***** Source information *****

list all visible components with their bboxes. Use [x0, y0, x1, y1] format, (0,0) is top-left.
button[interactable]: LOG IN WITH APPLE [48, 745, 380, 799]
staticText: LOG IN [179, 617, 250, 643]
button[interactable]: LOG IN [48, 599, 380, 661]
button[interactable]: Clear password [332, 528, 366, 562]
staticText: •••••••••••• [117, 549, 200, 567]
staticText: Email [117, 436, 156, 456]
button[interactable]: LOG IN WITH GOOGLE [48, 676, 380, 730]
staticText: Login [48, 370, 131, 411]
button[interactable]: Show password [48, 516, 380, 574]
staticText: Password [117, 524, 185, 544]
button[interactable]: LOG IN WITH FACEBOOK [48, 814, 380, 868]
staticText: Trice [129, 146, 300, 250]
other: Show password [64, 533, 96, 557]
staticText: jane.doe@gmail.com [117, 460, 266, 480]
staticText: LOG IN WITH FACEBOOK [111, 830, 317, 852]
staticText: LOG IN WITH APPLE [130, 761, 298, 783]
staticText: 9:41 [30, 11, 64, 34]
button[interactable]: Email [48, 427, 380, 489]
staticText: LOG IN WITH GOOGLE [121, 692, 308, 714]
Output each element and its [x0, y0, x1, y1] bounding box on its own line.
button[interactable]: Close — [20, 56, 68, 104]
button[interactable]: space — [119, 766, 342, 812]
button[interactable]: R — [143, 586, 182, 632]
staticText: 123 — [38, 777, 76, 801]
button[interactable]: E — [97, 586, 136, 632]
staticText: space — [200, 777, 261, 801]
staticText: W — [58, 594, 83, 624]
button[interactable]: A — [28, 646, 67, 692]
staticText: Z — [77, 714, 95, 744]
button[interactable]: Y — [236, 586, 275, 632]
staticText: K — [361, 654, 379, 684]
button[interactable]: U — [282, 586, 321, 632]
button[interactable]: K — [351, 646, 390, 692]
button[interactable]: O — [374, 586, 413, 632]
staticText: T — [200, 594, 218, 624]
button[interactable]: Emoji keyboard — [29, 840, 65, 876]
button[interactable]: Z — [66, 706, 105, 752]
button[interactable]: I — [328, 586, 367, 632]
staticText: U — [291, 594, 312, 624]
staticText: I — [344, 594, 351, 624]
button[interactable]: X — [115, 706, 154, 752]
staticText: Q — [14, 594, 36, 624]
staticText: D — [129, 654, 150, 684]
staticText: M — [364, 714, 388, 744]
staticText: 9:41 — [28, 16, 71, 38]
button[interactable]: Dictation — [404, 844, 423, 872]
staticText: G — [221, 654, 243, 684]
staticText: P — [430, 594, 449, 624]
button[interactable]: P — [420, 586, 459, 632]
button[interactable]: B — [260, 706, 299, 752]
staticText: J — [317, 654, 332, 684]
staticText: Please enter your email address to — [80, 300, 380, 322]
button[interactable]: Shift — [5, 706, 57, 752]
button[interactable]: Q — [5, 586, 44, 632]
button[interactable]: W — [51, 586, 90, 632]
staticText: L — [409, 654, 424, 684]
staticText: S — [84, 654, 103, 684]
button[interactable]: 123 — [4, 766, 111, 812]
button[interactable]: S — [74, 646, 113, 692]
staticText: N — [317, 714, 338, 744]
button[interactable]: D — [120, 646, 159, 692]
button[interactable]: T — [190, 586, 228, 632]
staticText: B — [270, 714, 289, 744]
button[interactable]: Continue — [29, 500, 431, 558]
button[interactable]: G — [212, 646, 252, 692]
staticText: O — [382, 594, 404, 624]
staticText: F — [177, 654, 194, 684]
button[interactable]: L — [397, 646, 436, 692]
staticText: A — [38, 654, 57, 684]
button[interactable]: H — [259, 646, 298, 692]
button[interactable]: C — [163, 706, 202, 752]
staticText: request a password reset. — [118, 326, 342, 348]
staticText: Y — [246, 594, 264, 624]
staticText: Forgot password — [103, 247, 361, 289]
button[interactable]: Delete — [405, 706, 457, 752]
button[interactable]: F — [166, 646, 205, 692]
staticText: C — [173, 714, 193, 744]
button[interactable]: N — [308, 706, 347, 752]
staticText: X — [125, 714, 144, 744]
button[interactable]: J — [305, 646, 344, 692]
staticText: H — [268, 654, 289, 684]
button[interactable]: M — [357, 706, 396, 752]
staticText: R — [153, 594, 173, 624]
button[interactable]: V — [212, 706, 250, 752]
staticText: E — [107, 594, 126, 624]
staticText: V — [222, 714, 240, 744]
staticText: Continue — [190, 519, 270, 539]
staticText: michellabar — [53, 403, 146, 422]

*****

_Work instruction_
Each line of the data must be returned exactly.

_Solution_
list all visible components with their bboxes. Use [x0, y0, x1, y1] format, (0,0) is top-left.
button[interactable]: LOG IN WITH APPLE [48, 745, 380, 799]
staticText: LOG IN [179, 617, 250, 643]
button[interactable]: LOG IN [48, 599, 380, 661]
button[interactable]: Clear password [332, 528, 366, 562]
staticText: •••••••••••• [117, 549, 200, 567]
staticText: Email [117, 436, 156, 456]
button[interactable]: LOG IN WITH GOOGLE [48, 676, 380, 730]
staticText: Login [48, 370, 131, 411]
button[interactable]: Show password [48, 516, 380, 574]
staticText: Password [117, 524, 185, 544]
button[interactable]: LOG IN WITH FACEBOOK [48, 814, 380, 868]
staticText: Trice [129, 146, 300, 250]
other: Show password [64, 533, 96, 557]
staticText: jane.doe@gmail.com [117, 460, 266, 480]
staticText: LOG IN WITH FACEBOOK [111, 830, 317, 852]
staticText: LOG IN WITH APPLE [130, 761, 298, 783]
staticText: 9:41 [30, 11, 64, 34]
button[interactable]: Email [48, 427, 380, 489]
staticText: LOG IN WITH GOOGLE [121, 692, 308, 714]
Output each element and its [x0, y0, x1, y1] bounding box on its own line.
button[interactable]: Close — [20, 56, 68, 104]
button[interactable]: space — [119, 766, 342, 812]
button[interactable]: R — [143, 586, 182, 632]
staticText: 123 — [38, 777, 76, 801]
button[interactable]: E — [97, 586, 136, 632]
staticText: space — [200, 777, 261, 801]
staticText: W — [58, 594, 83, 624]
button[interactable]: A — [28, 646, 67, 692]
staticText: Z — [77, 714, 95, 744]
button[interactable]: Y — [236, 586, 275, 632]
staticText: K — [361, 654, 379, 684]
button[interactable]: U — [282, 586, 321, 632]
button[interactable]: K — [351, 646, 390, 692]
button[interactable]: O — [374, 586, 413, 632]
staticText: T — [200, 594, 218, 624]
button[interactable]: Emoji keyboard — [29, 840, 65, 876]
button[interactable]: Z — [66, 706, 105, 752]
button[interactable]: I — [328, 586, 367, 632]
staticText: U — [291, 594, 312, 624]
staticText: I — [344, 594, 351, 624]
button[interactable]: X — [115, 706, 154, 752]
staticText: Q — [14, 594, 36, 624]
staticText: D — [129, 654, 150, 684]
staticText: M — [364, 714, 388, 744]
staticText: 9:41 — [28, 16, 71, 38]
button[interactable]: Dictation — [404, 844, 423, 872]
staticText: G — [221, 654, 243, 684]
staticText: P — [430, 594, 449, 624]
button[interactable]: P — [420, 586, 459, 632]
button[interactable]: B — [260, 706, 299, 752]
staticText: J — [317, 654, 332, 684]
staticText: Please enter your email address to — [80, 300, 380, 322]
button[interactable]: Shift — [5, 706, 57, 752]
button[interactable]: Q — [5, 586, 44, 632]
button[interactable]: W — [51, 586, 90, 632]
staticText: L — [409, 654, 424, 684]
staticText: S — [84, 654, 103, 684]
button[interactable]: 123 — [4, 766, 111, 812]
button[interactable]: S — [74, 646, 113, 692]
staticText: N — [317, 714, 338, 744]
button[interactable]: D — [120, 646, 159, 692]
button[interactable]: T — [190, 586, 228, 632]
staticText: B — [270, 714, 289, 744]
button[interactable]: Continue — [29, 500, 431, 558]
button[interactable]: G — [212, 646, 252, 692]
staticText: O — [382, 594, 404, 624]
staticText: F — [177, 654, 194, 684]
button[interactable]: L — [397, 646, 436, 692]
staticText: A — [38, 654, 57, 684]
button[interactable]: H — [259, 646, 298, 692]
button[interactable]: C — [163, 706, 202, 752]
staticText: request a password reset. — [118, 326, 342, 348]
staticText: Y — [246, 594, 264, 624]
staticText: Forgot password — [103, 247, 361, 289]
button[interactable]: Delete — [405, 706, 457, 752]
button[interactable]: F — [166, 646, 205, 692]
staticText: C — [173, 714, 193, 744]
button[interactable]: N — [308, 706, 347, 752]
staticText: X — [125, 714, 144, 744]
button[interactable]: J — [305, 646, 344, 692]
staticText: H — [268, 654, 289, 684]
button[interactable]: M — [357, 706, 396, 752]
staticText: R — [153, 594, 173, 624]
button[interactable]: V — [212, 706, 250, 752]
staticText: E — [107, 594, 126, 624]
staticText: V — [222, 714, 240, 744]
staticText: Continue — [190, 519, 270, 539]
staticText: michellabar — [53, 403, 146, 422]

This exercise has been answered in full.